Debugging Docker DNS Resolution Failures in Multi-Host Overlay Networks
I’ve spent more hours than I’d like to admit chasing down DNS issues in Docker Swarm. When service discovery breaks between nodes in a multi-host overlay network, it’s a uniquely frustrating experience—partly because the symptoms can mimic so many other problems. Here’s what I’ve learned from real-world debugging sessions.
Why I Worked on This
I was setting up a Swarm cluster across three physical nodes to host a mix of services, including a database, API gateway, and a few microservices. Initially, everything seemed fine, but intermittently, containers on Node B couldn’t resolve service names hosted on Node A. The logs would show errors like getaddrinfo ENOTFOUND, but the same service would work fine when accessed from Node A itself.
My Real Setup
- Docker Engine: Version 20.10.x across all nodes (running on Ubuntu 20.04).

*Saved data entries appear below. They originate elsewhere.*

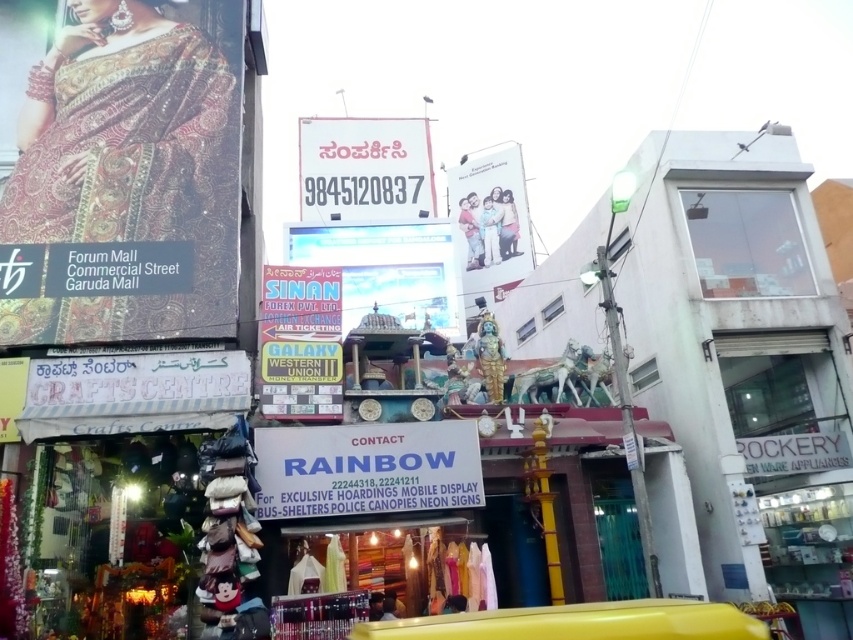 Question: Which point is farther to the camera?

Choices:
 (A) (465, 221)
 (B) (390, 276)
 (C) (294, 476)

Answer: (A)

Question: Is shiny silk saree at upper left above white paper sign at upper center?

Choices:
 (A) yes
 (B) no

Answer: (B)

Question: Is shiny silk saree at upper left bigger than white glossy family portrait at upper center?

Choices:
 (A) yes
 (B) no

Answer: (B)

Question: Does shiny silk saree at upper left appear under white glossy family portrait at upper center?

Choices:
 (A) no
 (B) yes

Answer: (B)

Question: Based on their relative distances, which object is nearer to the white glossy billboard at center?

Choices:
 (A) white glossy family portrait at upper center
 (B) shiny silk saree at upper left
 (C) white paper sign at upper center

Answer: (A)

Question: Based on their relative distances, which object is nearer to the shiny silk saree at upper left?

Choices:
 (A) white paper sign at upper center
 (B) white plastic signboard at center

Answer: (A)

- Swarm: Three-node setup with an overlay network (
my_overlay_net). - Services: A mix of stateful (PostgreSQL) and stateless (Nginx, custom APIs) services.
- Networking: Default
ingressoverlay network for service discovery.
What Worked (and Why)
-
Verified DNS Server Configuration: Each node’s
/etc/resolv.confpointed to the same internal DNS server (I use Pi-hole for local DNS). This ensured consistency in host-level DNS resolution. -
Inspected Overlay Network DNS: Docker Swarm’s internal DNS is handled by the overlay network. Running
docker network inspect <network_name>revealed that theInternalDNSNamewas correctly set tomy_overlay_net, and theDNSfield showed the Swarm’s built-in DNS resolver (169.254.169.253). -
Checked Service Labels: I confirmed that all services had the correct
endpoint-mode=vnflabel, which ensures virtual network function (VNF) compliance for service discovery. This is critical for multi-host environments. -
Forced DNS Refresh: Sometimes, stale DNS cache on nodes can cause issues. Restarting the Docker service (
systemctl restart docker) or even the entire node helped in a few cases. Not ideal, but effective for troubleshooting.
What Didn’t Work
-
Ignoring Host Network Conflicts: Initially, I assumed the issue was purely Docker-related. However, I later discovered that a misconfigured iptables rule on one node was blocking DNS traffic to the Swarm’s internal resolver (169.254.169.253). Always check host-level networking too!
-
Over-relying on
nslookup: Whilenslookupis useful, it doesn’t always reflect how Docker’s internal DNS behaves. For example,nslookup service_namemight work from the host but fail inside the container due to different DNS contexts. -
Assuming All Nodes Were Equal: One node in the cluster had an older kernel (4.15.x), which caused issues with overlay network routing. Upgrading to 5.x resolved intermittent connectivity problems.
Key Takeaways
-
Docker Swarm’s DNS is internal-first: Containers resolve service names through the overlay network’s DNS, not the host’s. Always check
docker network inspectfor the correct resolver. -
Host networking matters: Firewalls, iptables, or even outdated kernels can break Swarm’s DNS. Don’t assume the issue is isolated to Docker.
-
Service labels are not optional: Missing or incorrect labels (like
endpoint-mode) can silently break service discovery. Double-check yourdocker-compose.ymlordocker service createcommands. -
Restarting helps, but isn’t a fix: If a simple restart resolves DNS issues, it’s a sign of a deeper problem (e.g., DNS cache or networking instability). Investigate further.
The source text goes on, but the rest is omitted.